Another marvelous development is imagineurians are inviting friends to come to our gatherings, both Sunday mornings and the inward/OUTWARD Missional Cohort. They didn't really do that before - there were exceptions to that. Their willingness is a kind of "come and see" freedom beginning to settle into our hearts. When everyone wants others to experience what they've some to value, we're moving toward the heart of our Kingdom mission. By the way, I'm not saying we identify traction mostly by how many people "come to church" on Sunday. Far from it. We identify traction as imagineurians sacrificially loving and serving people in their families, neighborhoods, workplaces, schools, etc. We recognize traction when imagineurians love the least of God's people or the pariahs of American culture. We see traction by how deeply they are actually surrendering their hearts to Jesus, and offering him the best of their lives, not the leftovers. We confirm traction based on how much grace we actually accept, and how much grace we all routinely offer others.
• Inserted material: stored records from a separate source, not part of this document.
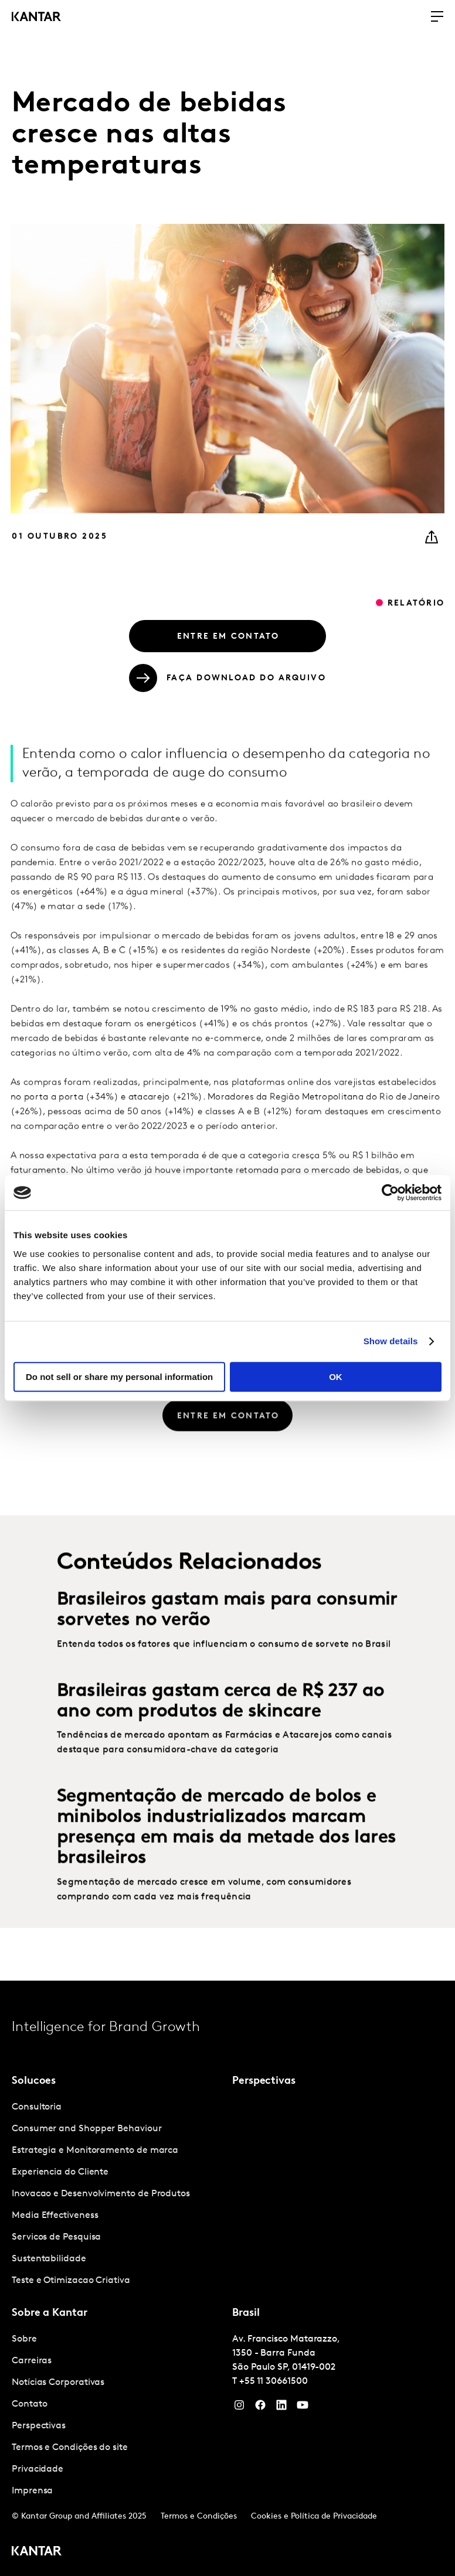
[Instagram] (239, 2408)
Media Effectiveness (55, 2215)
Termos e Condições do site (70, 2447)
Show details (391, 1341)
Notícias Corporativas (58, 2382)
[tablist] (227, 2278)
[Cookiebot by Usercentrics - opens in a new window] (390, 1192)
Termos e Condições (199, 2516)
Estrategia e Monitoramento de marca (95, 2150)
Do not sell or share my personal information (119, 1377)
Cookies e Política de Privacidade (314, 2516)
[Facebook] (260, 2408)
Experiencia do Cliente (60, 2172)
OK (335, 1377)
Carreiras (32, 2361)
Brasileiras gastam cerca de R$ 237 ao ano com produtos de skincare (221, 1726)
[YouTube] (281, 2408)
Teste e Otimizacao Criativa (71, 2280)
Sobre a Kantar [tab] (49, 2313)
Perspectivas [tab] (264, 2081)
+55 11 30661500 (273, 2381)
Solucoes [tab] (34, 2081)
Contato (29, 2404)
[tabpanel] (117, 2194)
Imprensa (32, 2491)
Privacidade (37, 2469)
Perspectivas (39, 2426)
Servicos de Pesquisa (56, 2237)
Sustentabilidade (49, 2259)
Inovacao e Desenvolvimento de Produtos (101, 2194)
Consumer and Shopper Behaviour (87, 2129)
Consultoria (37, 2107)
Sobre (24, 2339)
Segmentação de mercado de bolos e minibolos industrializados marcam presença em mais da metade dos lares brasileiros (226, 1852)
I also recognize traction in the fact that many of the the homeless in town know who we are, and we remain committed to helping them find life in the Life-giving Lover of their souls. We long for the day when they will feel loved enough by us enough to join our community.

In sum, another of my hopes for this year is that this traction to which I refer will settle to a firm foothold, and then generate the sinking of a deep taproot from which we'll grow fruit full of seeds to be transplanted elsewhere.